Federal Reserve Board nominee Peter Diamond, under whom Ben Bernanke studied; Dale Mortensen and Christopher Pissarides have won the Nobel Peace Prize in Economics. Marginal Revolution has an excellent summary of Diamond’s works. MarketWatch explains the economists’ Nobel-winning theory in layman’s terms:
Diamond, Mortensen and Pissarides reject (the economic theory that all unemployment is voluntary), arguing that it’s costly to find just the right job — that is, one that matches your skills and abilities and pays you what you are worth. From the employer’s point of view, it’s just as costly: All the applicants look pretty much the same at first; it’s not easy to tell beforehand if they can do the job, or whether you can find someone who’ll do the job for less. Searching, in sum, is costly.
The upshot of this research is that this searching — they called it “friction” — can make markets inefficient. Taking the first job offered, or hiring the first applicant would mean the economy wouldn’t work as well as it could. We’d get Ph.D.’s driving cabs, and high-school dropouts running nuclear plants.
Sometimes government policies can reduce the inefficiencies, but sometimes they can make them worse.

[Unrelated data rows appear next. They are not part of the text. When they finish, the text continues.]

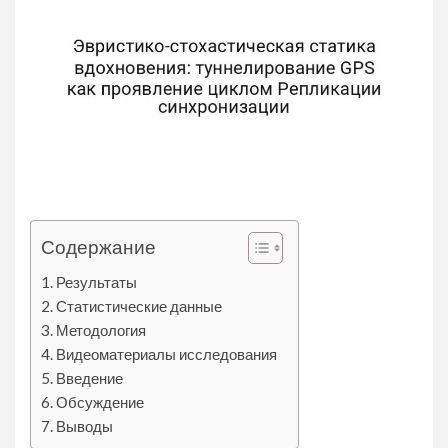
Содержание
Результаты
Статистические данные
Методология
Видеоматериалы исследования
Введение
Обсуждение
Выводы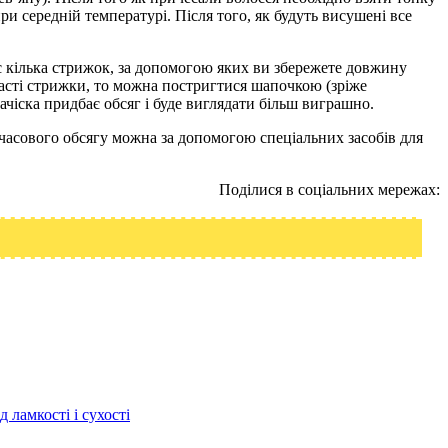
ри середній температурі. Після того, як будуть висушені все
ує кілька стрижок, за допомогою яких ви збережете довжину
нчасті стрижки, то можна постригтися шапочкою (зріже
ачіска придбає обсяг і буде виглядати більш виграшно.
тимчасового обсягу можна за допомогою спеціальних засобів для
Поділися в соціальних мережах:
д ламкості і сухості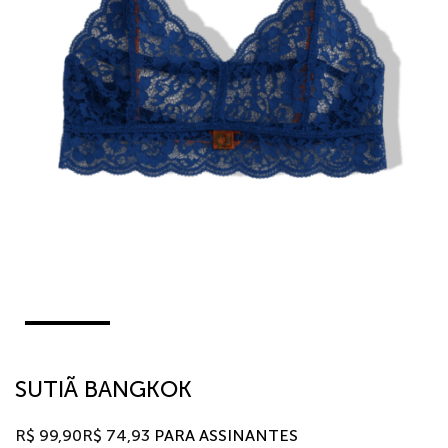
SUTIÃ BANGKOK
R$
99,90
R$
74,93
PARA ASSINANTES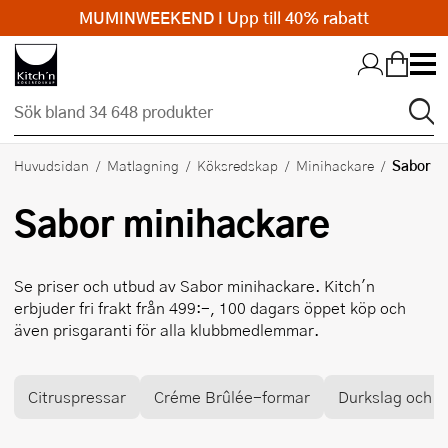
MUMINWEEKEND I Upp till 40% rabatt
Hopp till huvudinnehållet
Sabor
Huvudsidan
Matlagning
Köksredskap
Minihackare
Sabor
minihackare
Se priser och utbud av
Sabor
minihackare. Kitch'n
erbjuder fri frakt från 499:-, 100 dagars öppet köp och
även prisgaranti för alla klubbmedlemmar.
Citruspressar
Créme Brûlée-formar
Durkslag och si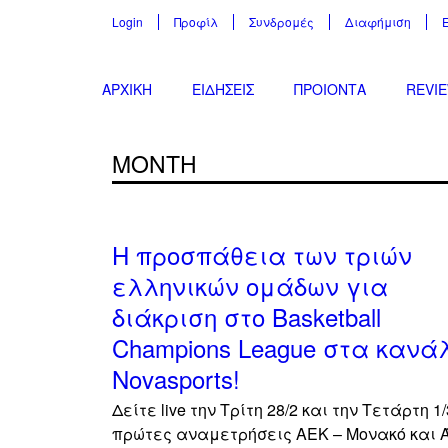
Login
Προφίλ
Συνδρομές
Διαφήμιση
ΑΡΧΙΚΗ
ΕΙΔΗΣΕΙΣ
ΠΡΟΙΟΝΤΑ
REVI
MONTH
Η προσπάθεια των τριών
ελληνικών ομάδων για
διάκριση στο Basketball
Champions League στα κανά
Novasports!
Δείτε live την Τρίτη 28/2 και την Τετάρτη 1/
πρώτες αναμετρήσεις ΑΕΚ – Μονακό και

Providing unemployment benefits can keep workers from accepting the wrong job out of desperation, but providing too many benefits can lead to search times running even longer than necessary.

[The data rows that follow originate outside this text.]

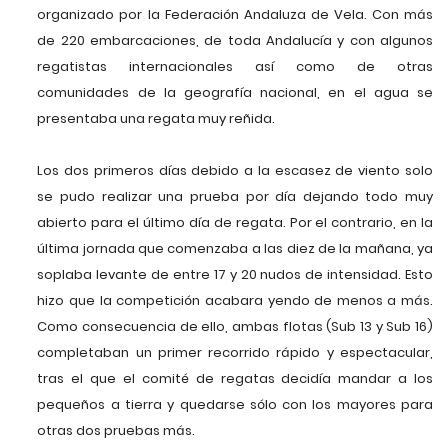
organizado por la Federación Andaluza de Vela. Con más
de 220 embarcaciones, de toda Andalucía y con algunos
regatistas internacionales así como de otras
comunidades de la geografía nacional, en el agua se
presentaba una regata muy reñida.
Los dos primeros días debido a la escasez de viento solo
se pudo realizar una prueba por día dejando todo muy
abierto para el último día de regata. Por el contrario, en la
última jornada que comenzaba a las diez de la mañana, ya
soplaba levante de entre 17 y 20 nudos de intensidad. Esto
hizo que la competición acabara yendo de menos a más.
Como consecuencia de ello, ambas flotas (Sub 13 y Sub 16)
completaban un primer recorrido rápido y espectacular,
tras el que el comité de regatas decidía mandar a los
pequeños a tierra y quedarse sólo con los mayores para
otras dos pruebas más.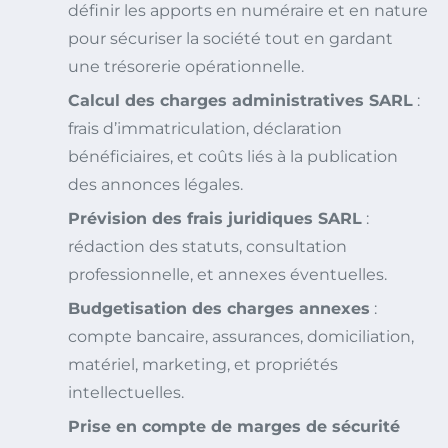
définir les apports en numéraire et en nature
pour sécuriser la société tout en gardant
une trésorerie opérationnelle.
Calcul des charges administratives SARL
:
frais d’immatriculation, déclaration
bénéficiaires, et coûts liés à la publication
des annonces légales.
Prévision des frais juridiques SARL
:
rédaction des statuts, consultation
professionnelle, et annexes éventuelles.
Budgetisation des charges annexes
:
compte bancaire, assurances, domiciliation,
matériel, marketing, et propriétés
intellectuelles.
Prise en compte de marges de sécurité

The Washington Post’s Ezra Klein explains why Republican Senator Dick Shelby keeps blocking Diamond’s nomination to the Federal Reserve:
Shelby’s argument against Diamond is cover for his actual objections against Diamond. One of those objections is simple partisan politics. But another, I’ve heard, is odder: Shelby hates behavioral economics.
This White House, as has been endlessly well-known”>pointed out, is big on behavioral economics. See Peter Orszag, Jeff Liebman and Cass Sunstein for more on that. But the administration’s embrace of the discipline has provoked a response that the White House never anticipated. Republicans have grown suspicious of behavioral economics. And Diamond, it turns out, has done a fair amount of work in the field (for instance, here). Insofar as Shelby’s got an actual objection to DIamond, that’s it, and one of the things he wants is another hearing focusing on Diamond’s behavioral work.
….Diamond has published in many areas, but two particular points of expertise are labor markets and entitlement programs, both of which the Federal Reserve will need considerable knowledge of over the next few years. Without Diamond — or someone like him — on the Board, it’s no exaggeration to say they’ll be learning on the job.